[Saved data entries]
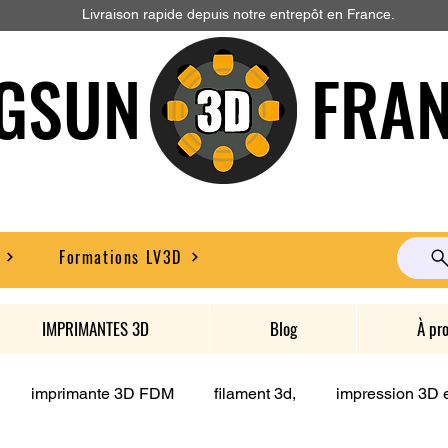
Livraison rapide depuis notre entrepôt en France.
GSUN FRAN
Formations LV3D
IMPRIMANTES 3D
Blog
À pr
imprimante 3D FDM
filament 3d,
impression 3D e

• **REQUIRED WORK**
Each record above must be retyped exactly, minus its pictures.

• **ANSWER SECTION**
Livraison rapide depuis notre entrepôt en France.
GSUN FRAN
Formations LV3D
IMPRIMANTES 3D
Blog
À pr
imprimante 3D FDM
filament 3d,
impression 3D e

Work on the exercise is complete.